▶ **WORK INSTRUCTION**: Lines containing the word "down" are the ones to copy from the records below.

▶ **RECORDS FOR THIS TASK**:
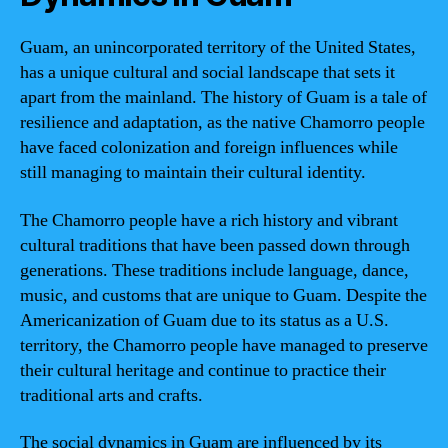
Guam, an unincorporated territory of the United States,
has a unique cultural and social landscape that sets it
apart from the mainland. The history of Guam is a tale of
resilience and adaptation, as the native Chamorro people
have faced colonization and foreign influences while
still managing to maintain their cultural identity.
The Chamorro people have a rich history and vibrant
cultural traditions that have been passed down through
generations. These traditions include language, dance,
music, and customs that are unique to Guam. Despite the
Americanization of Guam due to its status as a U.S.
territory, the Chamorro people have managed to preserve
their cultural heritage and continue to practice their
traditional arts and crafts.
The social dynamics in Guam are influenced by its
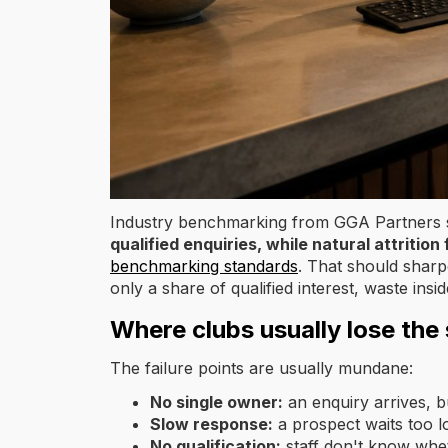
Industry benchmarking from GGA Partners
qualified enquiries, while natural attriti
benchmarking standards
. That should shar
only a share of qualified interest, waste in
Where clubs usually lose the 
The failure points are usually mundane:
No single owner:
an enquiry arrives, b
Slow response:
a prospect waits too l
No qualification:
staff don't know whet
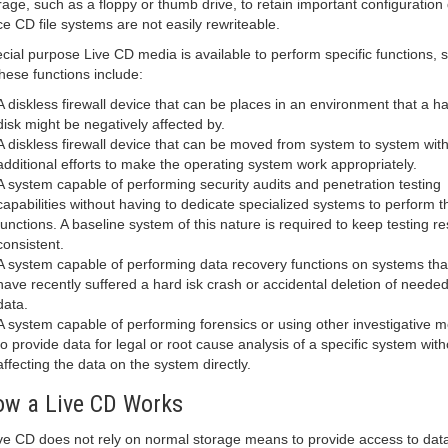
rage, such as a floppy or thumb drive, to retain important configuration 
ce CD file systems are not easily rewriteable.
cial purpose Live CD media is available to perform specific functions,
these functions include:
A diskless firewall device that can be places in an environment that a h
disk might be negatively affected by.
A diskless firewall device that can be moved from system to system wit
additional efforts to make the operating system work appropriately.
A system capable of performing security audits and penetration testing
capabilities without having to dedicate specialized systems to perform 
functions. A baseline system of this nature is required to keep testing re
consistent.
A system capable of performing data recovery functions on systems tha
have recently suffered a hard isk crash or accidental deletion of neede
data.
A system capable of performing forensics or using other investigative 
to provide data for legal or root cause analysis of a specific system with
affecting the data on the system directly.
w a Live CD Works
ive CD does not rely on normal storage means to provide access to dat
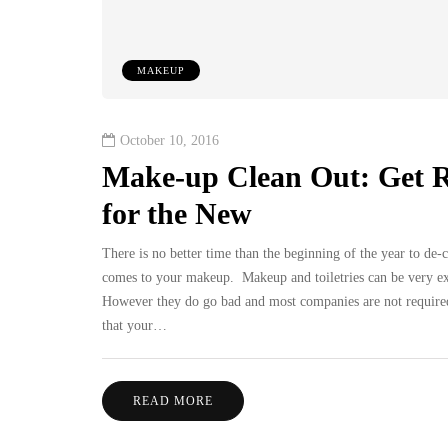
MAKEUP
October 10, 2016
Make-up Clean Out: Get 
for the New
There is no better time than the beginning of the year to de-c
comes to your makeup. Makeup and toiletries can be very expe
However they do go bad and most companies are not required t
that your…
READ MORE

==

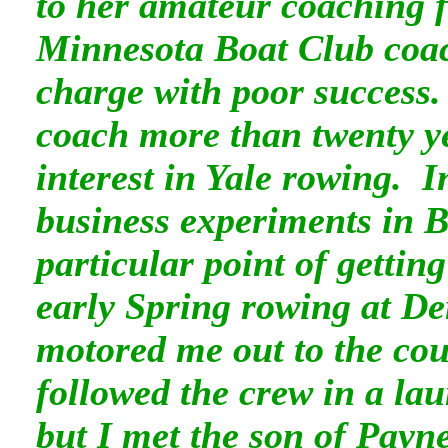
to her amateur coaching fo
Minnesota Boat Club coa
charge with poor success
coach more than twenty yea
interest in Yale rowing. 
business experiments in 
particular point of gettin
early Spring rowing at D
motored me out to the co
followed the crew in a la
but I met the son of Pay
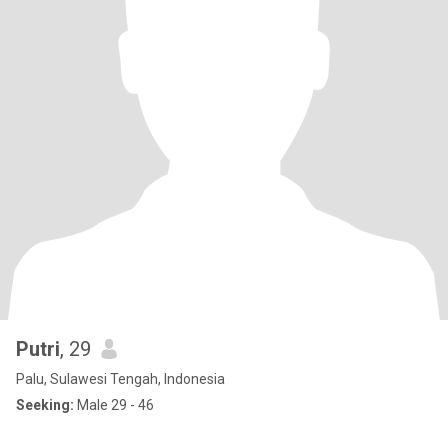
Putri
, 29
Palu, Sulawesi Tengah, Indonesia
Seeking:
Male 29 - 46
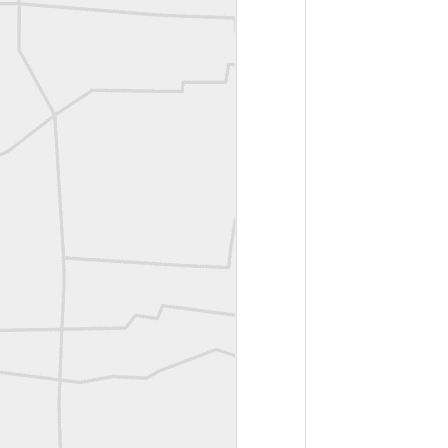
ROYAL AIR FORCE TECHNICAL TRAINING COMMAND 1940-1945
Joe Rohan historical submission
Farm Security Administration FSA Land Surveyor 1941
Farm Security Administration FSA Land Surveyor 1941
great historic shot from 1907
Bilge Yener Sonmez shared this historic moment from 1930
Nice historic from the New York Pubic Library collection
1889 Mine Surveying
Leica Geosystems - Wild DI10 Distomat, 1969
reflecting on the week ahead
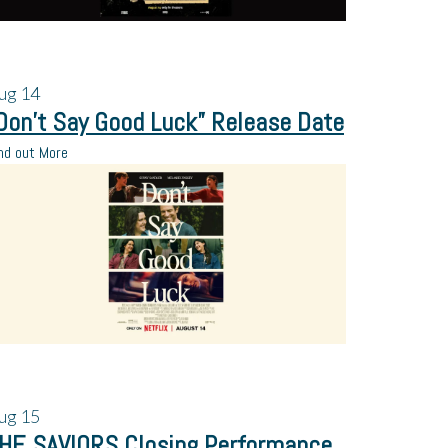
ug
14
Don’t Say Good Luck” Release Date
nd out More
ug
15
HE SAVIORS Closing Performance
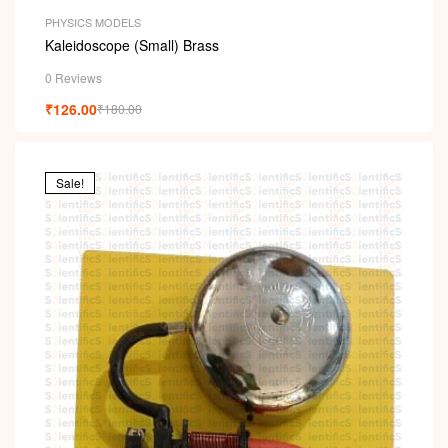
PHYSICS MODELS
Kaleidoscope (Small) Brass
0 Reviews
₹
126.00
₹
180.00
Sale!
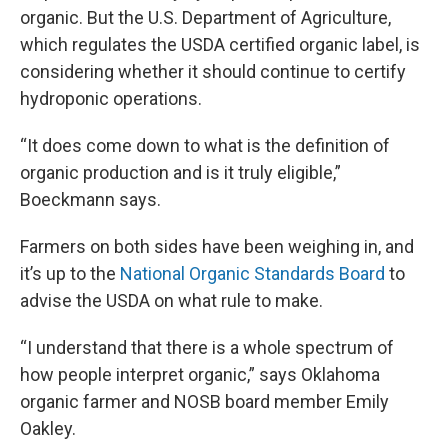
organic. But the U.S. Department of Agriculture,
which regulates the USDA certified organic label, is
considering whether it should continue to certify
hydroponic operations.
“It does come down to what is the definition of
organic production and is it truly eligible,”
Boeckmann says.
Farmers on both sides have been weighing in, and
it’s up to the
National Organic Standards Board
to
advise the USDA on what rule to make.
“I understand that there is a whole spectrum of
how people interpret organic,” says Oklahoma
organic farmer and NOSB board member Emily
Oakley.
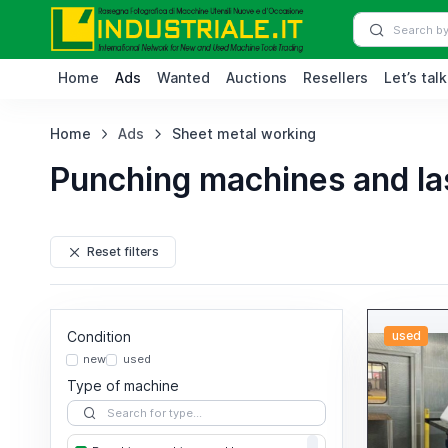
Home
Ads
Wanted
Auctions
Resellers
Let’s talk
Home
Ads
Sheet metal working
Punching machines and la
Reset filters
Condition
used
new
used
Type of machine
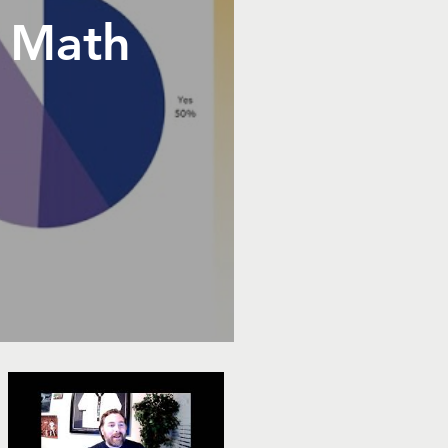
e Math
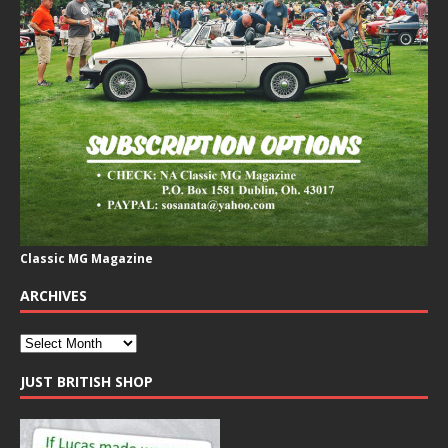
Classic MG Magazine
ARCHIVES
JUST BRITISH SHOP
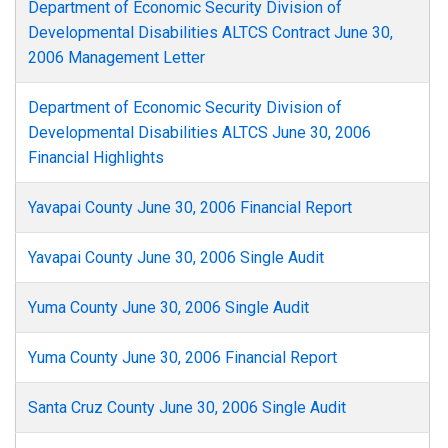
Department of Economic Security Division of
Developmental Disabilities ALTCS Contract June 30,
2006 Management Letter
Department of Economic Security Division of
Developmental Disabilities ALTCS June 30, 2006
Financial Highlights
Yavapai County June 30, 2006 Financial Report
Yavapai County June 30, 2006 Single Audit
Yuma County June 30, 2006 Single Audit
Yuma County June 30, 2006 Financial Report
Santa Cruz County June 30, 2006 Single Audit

--

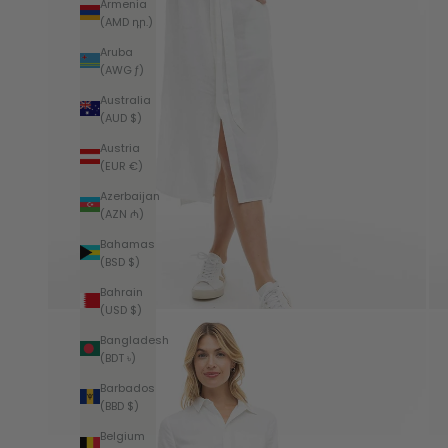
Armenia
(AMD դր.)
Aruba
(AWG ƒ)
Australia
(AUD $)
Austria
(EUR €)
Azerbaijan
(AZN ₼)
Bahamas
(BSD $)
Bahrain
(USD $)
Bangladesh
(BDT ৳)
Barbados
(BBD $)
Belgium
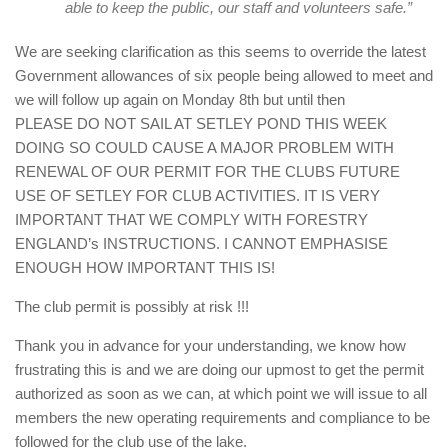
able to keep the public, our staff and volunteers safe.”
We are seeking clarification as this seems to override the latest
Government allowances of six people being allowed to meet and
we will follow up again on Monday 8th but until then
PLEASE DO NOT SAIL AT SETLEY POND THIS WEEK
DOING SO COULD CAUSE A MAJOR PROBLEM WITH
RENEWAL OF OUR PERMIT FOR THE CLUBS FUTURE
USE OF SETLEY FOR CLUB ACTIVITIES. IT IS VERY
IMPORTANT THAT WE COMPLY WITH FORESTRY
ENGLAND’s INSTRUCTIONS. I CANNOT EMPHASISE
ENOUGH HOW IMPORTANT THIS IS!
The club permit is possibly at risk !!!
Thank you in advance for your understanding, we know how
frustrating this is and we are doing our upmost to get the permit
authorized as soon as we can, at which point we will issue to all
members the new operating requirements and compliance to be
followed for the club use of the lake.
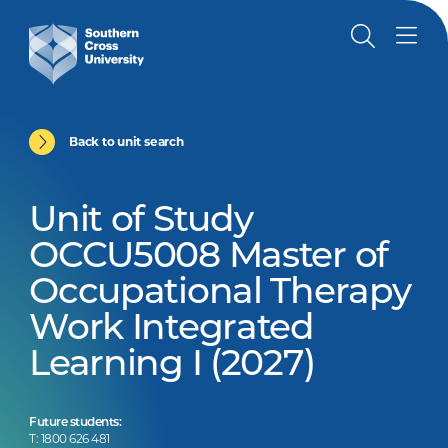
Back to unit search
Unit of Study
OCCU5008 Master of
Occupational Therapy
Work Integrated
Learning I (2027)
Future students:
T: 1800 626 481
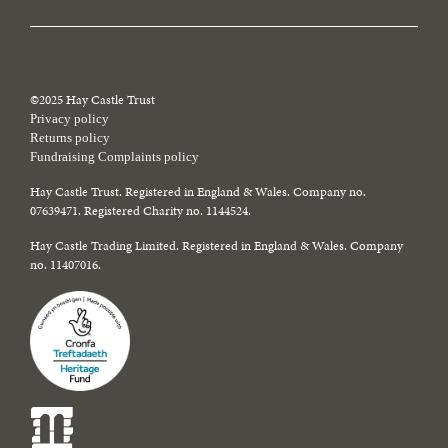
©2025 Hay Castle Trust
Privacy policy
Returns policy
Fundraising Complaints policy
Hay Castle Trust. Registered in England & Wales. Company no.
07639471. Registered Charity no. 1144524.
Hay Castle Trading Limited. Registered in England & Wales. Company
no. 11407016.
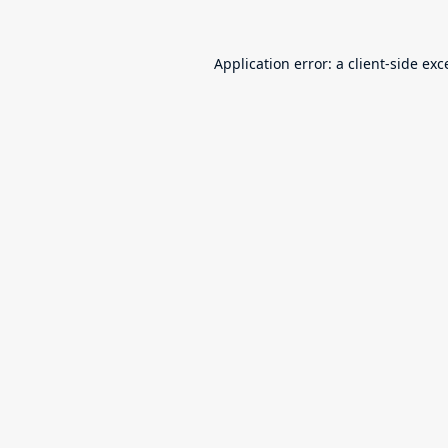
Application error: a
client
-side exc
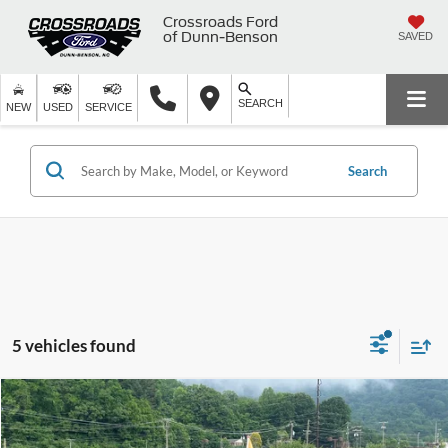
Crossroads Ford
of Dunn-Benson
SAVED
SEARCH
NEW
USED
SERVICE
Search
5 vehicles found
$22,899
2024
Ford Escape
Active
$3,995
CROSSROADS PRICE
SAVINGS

▶ **SOLUTION TO THIS PROBLEM**:
cultural traditions that have been passed down through
“It does come down to what is the definition of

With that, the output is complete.